## Action item
Write out exactly the lines of the entries below from the one holding "СЕГОДНЯ МАТЧ" to the one holding "второй матч в", inclusive, and leave out all other lines.
[Start of section]
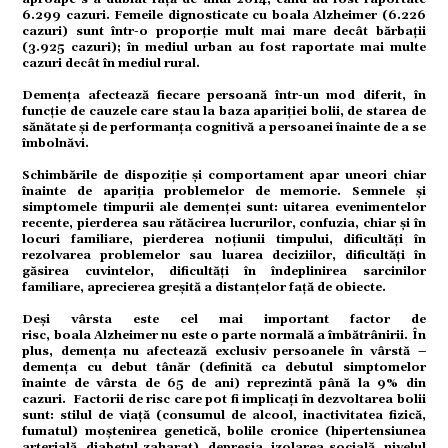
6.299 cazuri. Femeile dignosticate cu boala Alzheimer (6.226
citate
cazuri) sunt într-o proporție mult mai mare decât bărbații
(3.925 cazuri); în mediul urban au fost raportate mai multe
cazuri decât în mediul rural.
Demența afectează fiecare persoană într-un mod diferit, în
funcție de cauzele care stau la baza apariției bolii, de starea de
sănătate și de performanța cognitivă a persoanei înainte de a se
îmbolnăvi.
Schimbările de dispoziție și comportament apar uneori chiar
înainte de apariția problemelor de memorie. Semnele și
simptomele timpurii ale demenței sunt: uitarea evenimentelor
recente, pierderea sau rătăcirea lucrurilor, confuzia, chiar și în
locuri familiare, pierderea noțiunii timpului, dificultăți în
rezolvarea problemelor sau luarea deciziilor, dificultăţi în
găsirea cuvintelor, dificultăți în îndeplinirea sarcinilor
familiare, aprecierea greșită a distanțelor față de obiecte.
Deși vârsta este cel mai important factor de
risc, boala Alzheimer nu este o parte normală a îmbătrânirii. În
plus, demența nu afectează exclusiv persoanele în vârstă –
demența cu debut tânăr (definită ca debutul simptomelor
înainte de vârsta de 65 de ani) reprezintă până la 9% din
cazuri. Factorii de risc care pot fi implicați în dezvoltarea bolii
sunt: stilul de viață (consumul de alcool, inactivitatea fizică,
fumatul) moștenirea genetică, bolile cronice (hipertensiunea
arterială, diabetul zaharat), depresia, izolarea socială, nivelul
[End of section]
[Start of section]
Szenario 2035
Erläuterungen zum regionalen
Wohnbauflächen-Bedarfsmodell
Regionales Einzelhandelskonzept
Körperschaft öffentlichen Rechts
[End of section]
[Start of section]
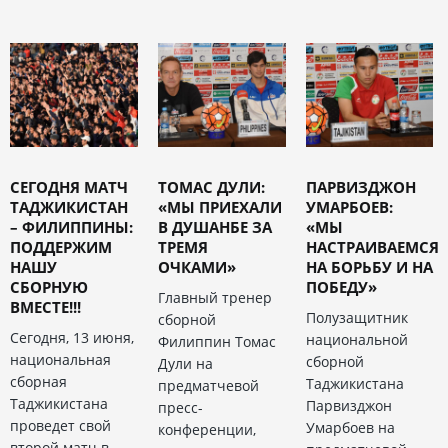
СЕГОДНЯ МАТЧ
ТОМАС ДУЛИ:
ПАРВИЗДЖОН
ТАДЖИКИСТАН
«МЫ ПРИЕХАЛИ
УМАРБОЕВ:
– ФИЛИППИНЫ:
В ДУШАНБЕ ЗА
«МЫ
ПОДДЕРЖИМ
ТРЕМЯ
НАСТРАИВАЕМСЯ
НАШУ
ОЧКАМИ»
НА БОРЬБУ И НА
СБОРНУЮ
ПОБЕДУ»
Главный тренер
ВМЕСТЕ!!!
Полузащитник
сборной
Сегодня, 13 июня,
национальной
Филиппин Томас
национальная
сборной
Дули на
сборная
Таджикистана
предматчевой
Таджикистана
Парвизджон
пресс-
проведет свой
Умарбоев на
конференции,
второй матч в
[End of section]
## Your response
СЕГОДНЯ МАТЧ
ТОМАС ДУЛИ:
ПАРВИЗДЖОН
ТАДЖИКИСТАН
«МЫ ПРИЕХАЛИ
УМАРБОЕВ:
– ФИЛИППИНЫ:
В ДУШАНБЕ ЗА
«МЫ
ПОДДЕРЖИМ
ТРЕМЯ
НАСТРАИВАЕМСЯ
НАШУ
ОЧКАМИ»
НА БОРЬБУ И НА
СБОРНУЮ
ПОБЕДУ»
Главный тренер
ВМЕСТЕ!!!
Полузащитник
сборной
Сегодня, 13 июня,
национальной
Филиппин Томас
национальная
сборной
Дули на
сборная
Таджикистана
предматчевой
Таджикистана
Парвизджон
пресс-
проведет свой
Умарбоев на
конференции,
второй матч в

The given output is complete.